Read Case Study 8.2 and then answer the questions that follow.

Case Study 8.2 for SAQ 8.2

Jemal is a 22-month-old boy and weighs 6.5 kg. His mother has brought him because he has had swollen feet for three days. When you assessed Jemal, you found pitting oedema of the feet, MUAC of 10 cm, no palmar pallor and no other problems. Jemal passed an appetite test. You are in a facility where there is an OTP, and there is an SFP in your kebele.

SAQ 8.2 (tests Learning Outcomes 8.1, 8.3 and 8.4)

  • a.Describe how you would classify Jemal’s illness.
  • b.Describe the management you are going to give him.
Answer
  • a.In your answer you would have classified Jemal’s nutritional status as severe uncomplicated malnutrition. This is the correct classification for a child aged six months and above, with either pitting oedema of the feet or MUAC less than 11 cm, and no medical complication, and who passes an appetite test.
  • b.You would admit Jemal to the OTP and manage him using the standard OTP protocol.
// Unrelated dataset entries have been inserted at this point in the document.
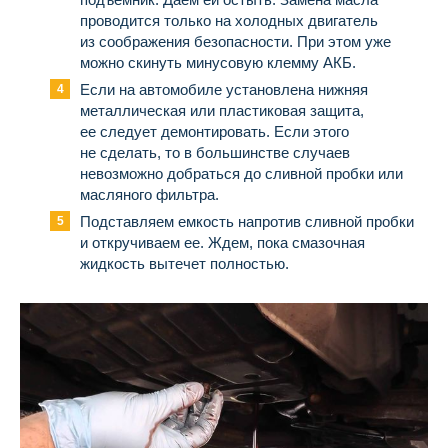
проводится только на холодных двигатель
из соображения безопасности. При этом уже
можно скинуть минусовую клемму АКБ.
Если на автомобиле установлена нижняя
металлическая или пластиковая защита,
ее следует демонтировать. Если этого
не сделать, то в большинстве случаев
невозможно добраться до сливной пробки или
масляного фильтра.
Подставляем емкость напротив сливной пробки
и откручиваем ее. Ждем, пока смазочная
жидкость вытечет полностью.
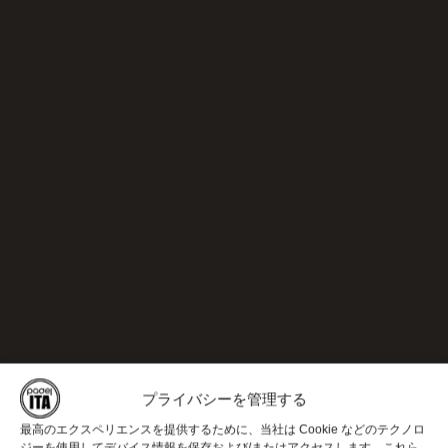
プライバシーを管理する
最高のエクスペリエンスを提供するために、当社は Cookie などのテクノロ
ジーを使用してデバイス情報を保存および/またはアクセスします。これら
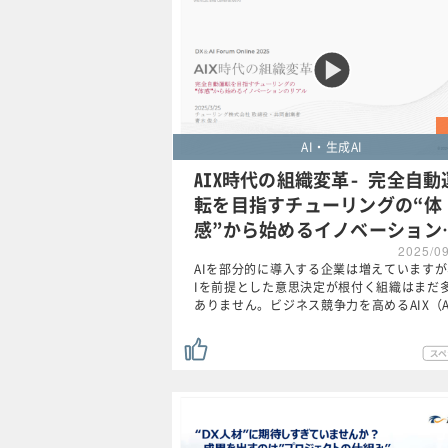
AI・生成AI
AIX時代の組織変革- 完全自動
転を目指すチューリングの“体
感”から始めるイノベーション
2025/0
AIを部分的に導入する企業は増えていますが
Iを前提とした意思決定が根付く組織はまだ
ありません。ビジネス競争力を高めるAIX（A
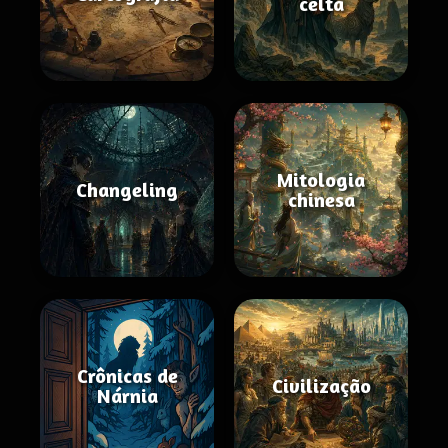
celta
Mitologia
Changeling
chinesa
Crônicas de
Civilização
Nárnia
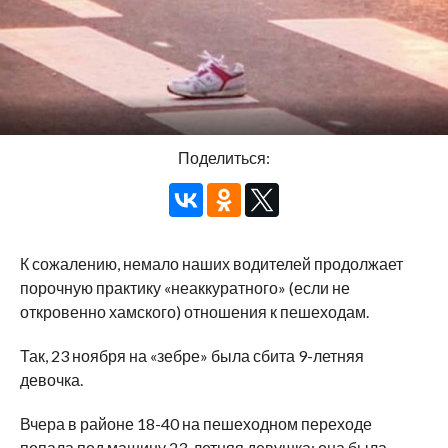
Поделиться:
К сожалению, немало наших водителей продолжает
порочную практику «неаккуратного» (если не
откровенно хамского) отношения к пешеходам.
Так, 23 ноября на «зебре» была сбита 9-летняя
девочка.
Вчера в районе 18-40 на пешеходном переходе
попала под машину 23-летняя девушка; она была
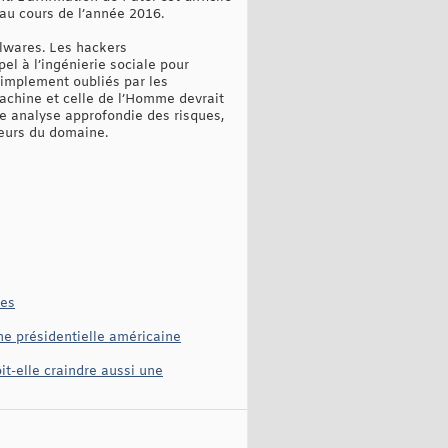
 au cours de l’année 2016.
alwares. Les hackers
pel à l’ingénierie sociale pour
 simplement oubliés par les
 machine et celle de l’Homme devrait
e analyse approfondie des risques,
teurs du domaine.
tes
ne présidentielle américaine
it-elle craindre aussi une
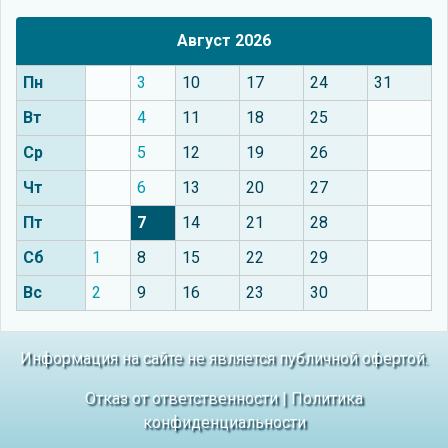
Август 2026
Пн
3
10
17
24
31
Вт
4
11
18
25
Ср
5
12
19
26
Чт
6
13
20
27
Пт
7
14
21
28
Сб
1
8
15
22
29
Вс
2
9
16
23
30
Информация на сайте не является публичной офертой.
Отказ от ответственности
|
Политика
конфиденциальности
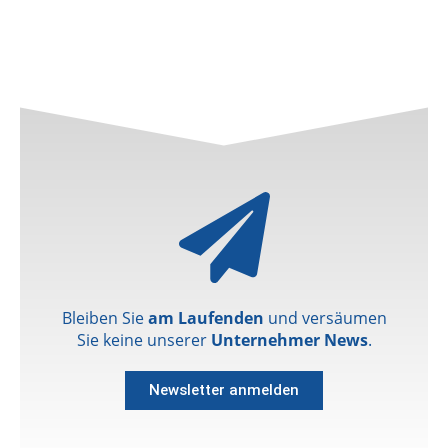
Bleiben Sie
am Laufenden
und versäumen
Sie keine unserer
Unternehmer News
.
Newsletter anmelden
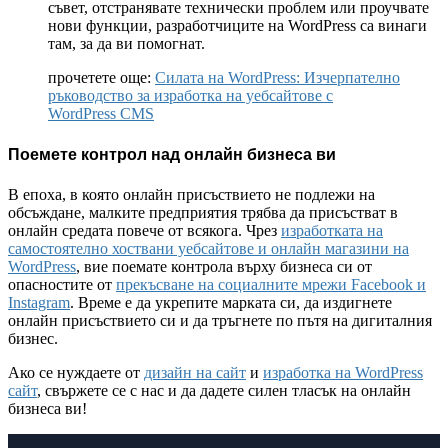
съвет, отстранявате технически проблем или проучвате
нови функции, разработчиците на WordPress са винаги
там, за да ви помогнат.
прочетете още:
Силата на WordPress: Изчерпателно
ръководство за изработка на уебсайтове с
WordPress CMS
Поемете контрол над онлайн бизнеса ви
В епоха, в която онлайн присъствието не подлежи на
обсъждане, малките предприятия трябва да присъстват в
онлайн средата повече от всякога. Чрез
изработката на
самостоятелно хоствани уебсайтове и онлайн магазини на
WordPress
, вие поемате контрола върху бизнеса си от
опасностите от
прекъсване на социалните мрежи Facebook и
Instagram
. Време е да укрепите марката си, да издигнете
онлайн присъствието си и да тръгнете по пътя на дигиталния
бизнес.
Ако се нуждаете от
дизайн на сайт
и
изработка на WordPress
сайт
, свържете се с нас и да дадете силен тласък на онлайн
бизнеса ви!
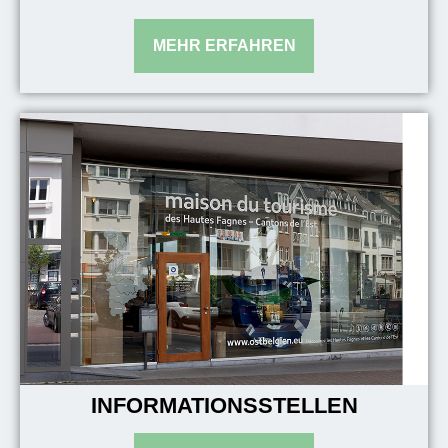
INFORMATIONSSTELLEN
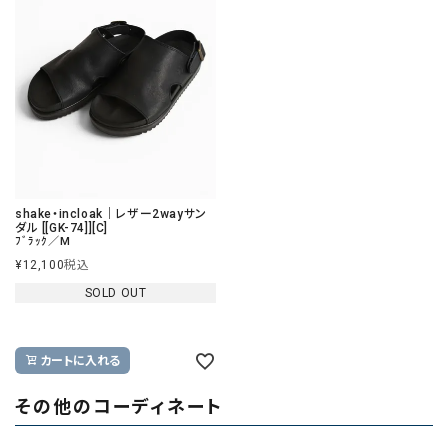
shake・incloak｜レザー2wayサン
ダル [[GK-74]][C]
ﾌﾞﾗｯｸ／M
¥
12,100
税込
SOLD OUT
カートに入れる
その他のコーディネート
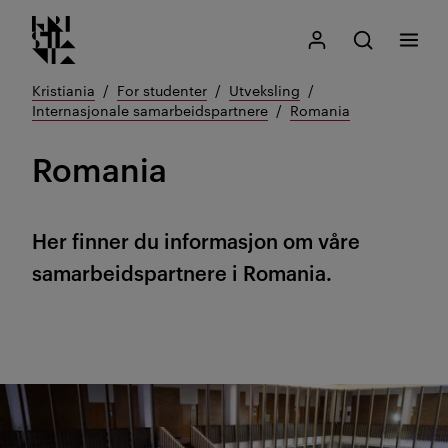
Kristiania logo
Gå
Søk
Mitt Kristiania
Åpne søk
Meny
til
innhold
Kristiania
For studenter
Utveksling
Internasjonale samarbeidspartnere
Romania
Romania
Her finner du informasjon om våre
samarbeidspartnere i Romania.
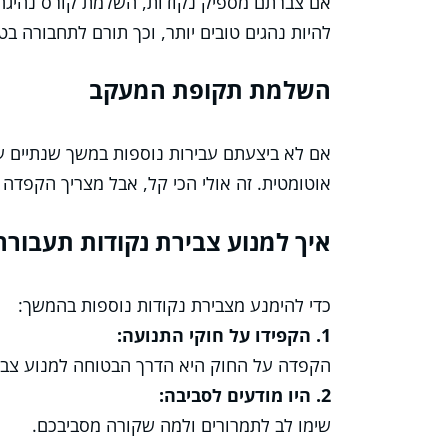
אם צברתם מספיק נקודות, השלמת קורס נהיגה 
להיות נהגים טובים יותר, וכך תורם לתחבורה בט
השלמת תקופת המעקב
אם לא ביצעתם עבירות נוספות במשך שנתיים עד
אוטומטית. זה אולי הכי קל, אבל מצריך הקפדה 
איך למנוע צבירת נקודות תעבורה
כדי להימנע מצבירת נקודות נוספות בהמשך:
1. הקפידו על חוקי התנועה:
הקפדה על החוק היא הדרך הבטוחה למנוע צביר
2. היו מודעים לסביבה:
שימו לב לתמרורים ולמה שקורה מסביבכם.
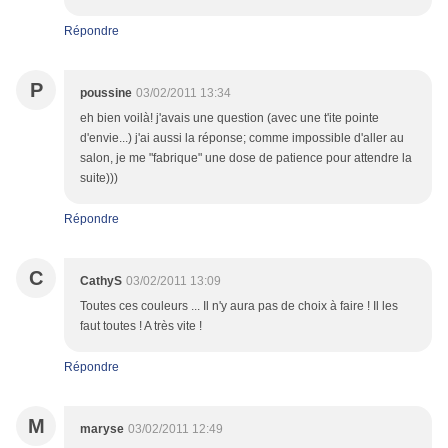
Répondre
P
poussine
03/02/2011 13:34
eh bien voilà! j'avais une question (avec une t'ite pointe
d'envie...) j'ai aussi la réponse; comme impossible d'aller au
salon, je me "fabrique" une dose de patience pour attendre la
suite)))
Répondre
C
CathyS
03/02/2011 13:09
Toutes ces couleurs ... Il n'y aura pas de choix à faire ! Il les
faut toutes ! A très vite !
Répondre
M
maryse
03/02/2011 12:49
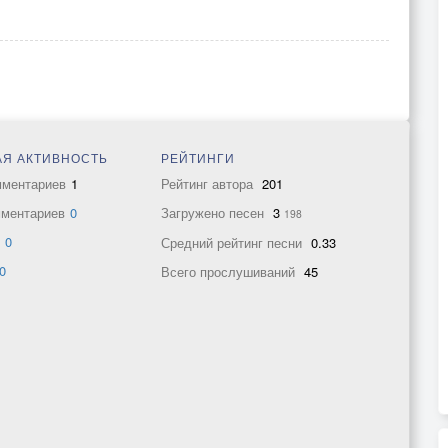
Я АКТИВНОСТЬ
РЕЙТИНГИ
мментариев
1
Рейтинг автора
201
мментариев
0
Загружено песен
3
198
в
0
Средний рейтинг песни
0.33
0
Всего прослушиваний
45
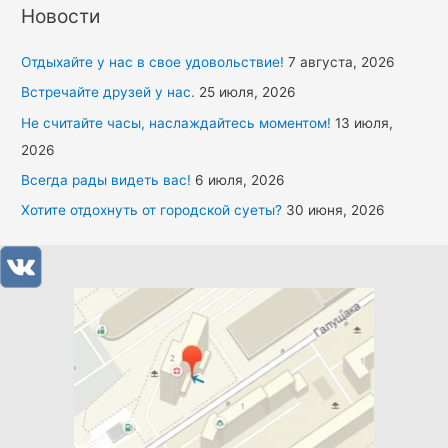
Новости
Отдыхайте у нас в свое удовольствие!
7 августа, 2026
Встречайте друзей у нас.
25 июля, 2026
Не считайте часы, наслаждайтесь моментом!
13 июля,
2026
Всегда рады видеть вас!
6 июля, 2026
Хотите отдохнуть от городской суеты?
30 июня, 2026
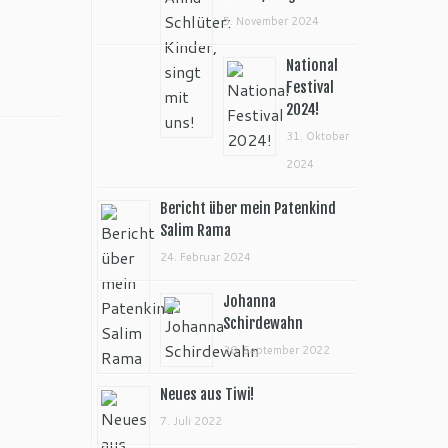
5. November 2024
National
Festival
2024!
31. Oktober
2024
Bericht über mein Patenkind
Salim Rama
24. Februar 2024
Johanna
Schirdewahn
30. September 2022
Neues aus Tiwi!
7. Juli 2022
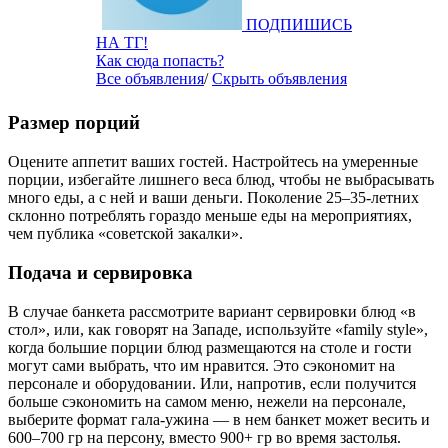
ПОДПИШИСЬ
НА ТГ!
Как сюда попасть?
Все объявления
/
Скрыть объявления
Размер порций
Оцените аппетит ваших гостей. Настройтесь на умеренные
порции, избегайте лишнего веса блюд, чтобы не выбрасывать
много еды, а с ней и ваши деньги. Поколение 25–35-летних
склонно потреблять гораздо меньше еды на мероприятиях,
чем публика «советской закалки».
Подача и сервировка
В случае банкета рассмотрите вариант сервировки блюд «в
стол», или, как говорят на Западе, используйте «family style»,
когда большие порции блюд размещаются на столе и гости
могут сами выбрать, что им нравится. Это сэкономит на
персонале и оборудовании. Или, напротив, если получится
больше сэкономить на самом меню, нежели на персонале,
выберите формат гала-ужина — в нем банкет может весить и
600–700 гр на персону, вместо 900+ гр во время застолья.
You need to advise the mother to return immediately if the child’s condition worsens.

SAQ 8.3 (tests Learning Outcomes 8.1, 8.2, 8.3 and 8.4)

What are the advantages of having an OTP in your area?

Answer

The advantage of an OTP is that a child with severe uncomplicated malnutrition can be treated without having to go to hospital. They can be given the appropriate drugs and also therapeutic food to eat at home. They will also receive follow-up care.